Compared with individuals with a healthy periodontum, fatal cancer occurrence was positively associated with periodontitis at baseline (age and gender adjusted odds ratio = 1.55, 95% confidence interval: 1.25-1.92). Of the different cancer types, lung cancer demonstrated the strongest association. After adjustment for known risk factors for lung cancer, the magnitude of the association between periodontitis and lung cancer ranged between 1.48 (95% confidence interval: 0.88-2.50) and 1.73 (95% confidence interval: 1.01-2.97).

In “Tooth loss is associated with increased risk of total death and death from upper gastrointestinal cancer, heart disease, and stroke in a Chinese population-based cohort” (Int J Epidemiol. April 2005), Abnet et al. conducted a cohort study that included 29,584 healthy Chinese adults who were participants in a chemoprevention trial from 1986 through 1991 and who were followed up through 2001. The principal finding:

Individuals with greater than the age-specific median number of teeth lost had statistically significant 13% increased risk of total death [95% confidence interval (CI) 9–18%], 35% increased risk of upper GI cancer death (95% CI 14–59%), 28% increased risk of heart disease death (95% CI 17–40%), and 12% increased risk of stroke death (95% CI 2–23%), but no significantly increased risk of death from cancer at other sites. These elevated risks were present in male smokers, male non-smokers, and females, nearly all never-smokers.
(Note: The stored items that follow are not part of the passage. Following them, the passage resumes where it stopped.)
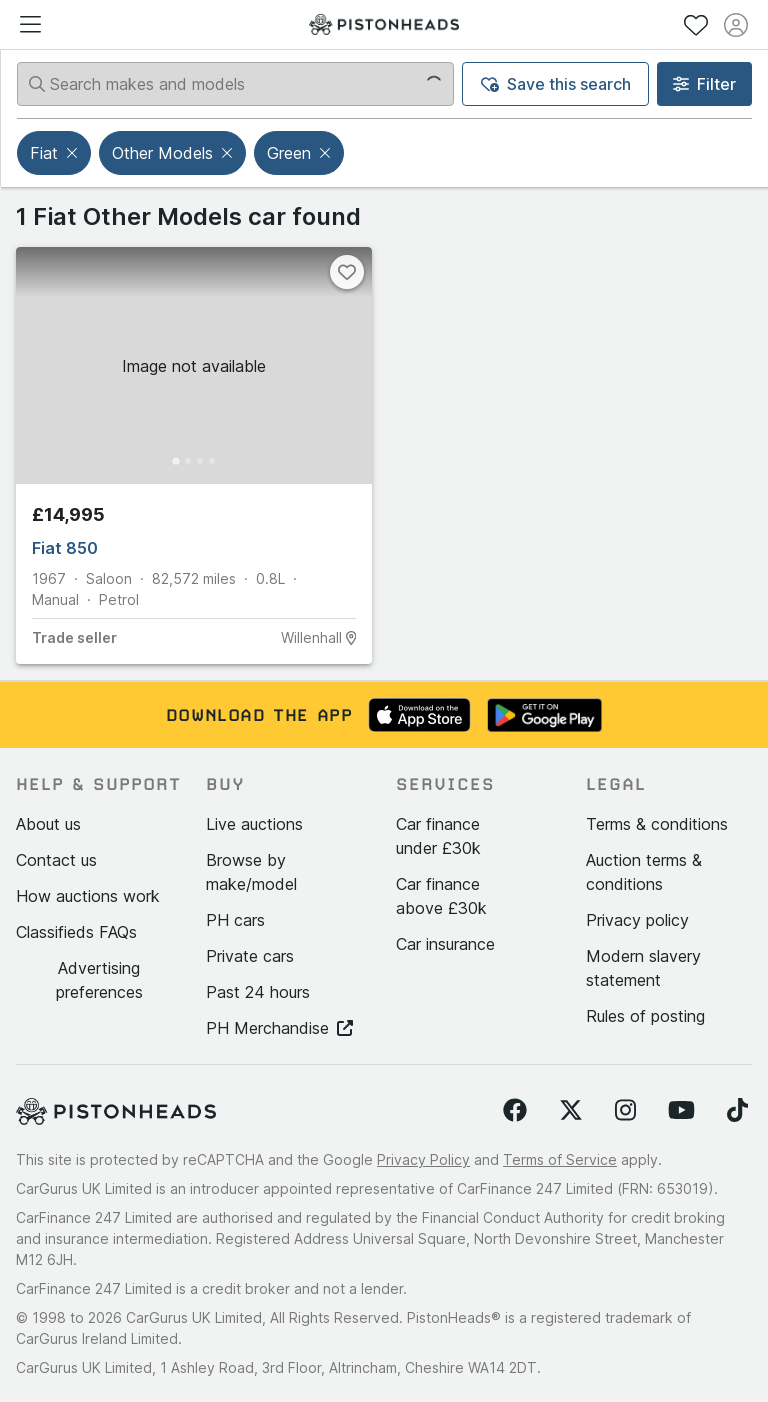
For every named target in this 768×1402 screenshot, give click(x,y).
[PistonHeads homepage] (384, 24)
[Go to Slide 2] (188, 461)
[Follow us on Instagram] (625, 1111)
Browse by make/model (251, 872)
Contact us (56, 860)
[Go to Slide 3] (200, 461)
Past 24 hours (258, 992)
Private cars (250, 956)
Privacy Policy (423, 1159)
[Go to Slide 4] (212, 461)
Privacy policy (637, 920)
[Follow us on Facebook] (515, 1111)
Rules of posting (645, 1016)
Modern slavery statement (643, 968)
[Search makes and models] (235, 84)
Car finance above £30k (441, 896)
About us (48, 824)
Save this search (556, 84)
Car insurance (445, 944)
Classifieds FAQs (76, 932)
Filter (704, 84)
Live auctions (254, 824)
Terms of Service (560, 1159)
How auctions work (88, 896)
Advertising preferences (99, 980)
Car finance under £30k (438, 836)
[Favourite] (347, 272)
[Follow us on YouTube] (681, 1111)
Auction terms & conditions (644, 872)
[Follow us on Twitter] (571, 1111)
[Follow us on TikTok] (737, 1111)
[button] (74, 153)
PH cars (235, 920)
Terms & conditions (657, 824)
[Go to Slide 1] (175, 461)
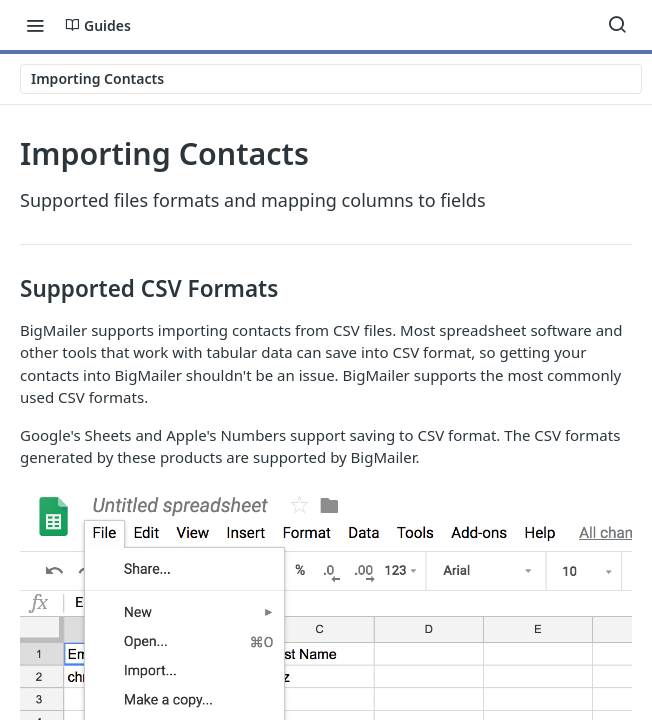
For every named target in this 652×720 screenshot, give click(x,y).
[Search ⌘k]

This is just a small sampling of the literature. (You can find plenty more to read at Google Scholar.) As with the many reports connecting periodontal disease with cardiovascular disease (CVD), a debate rages on about whether correlation means causation, in the case of periodontal disease and cancer. I don’t think it’s rocket science. For me, the picture that emerges is one in which chronic inflammation caused by poor oral health sets the stage for more serious illness. (See my earlier post for more info about the connection between inflammation and cancer.)  I think further research will probably turn up some surprising connections between oral bacteria and cancer, but we don’t have to wait for additional research to begin taking oral hygiene seriously as a potential way to head off cancer and CVD. There’s no downside to treating your mouth right. The upside may well be years of extra life. That’s what the handwriting on the wall is saying at this point.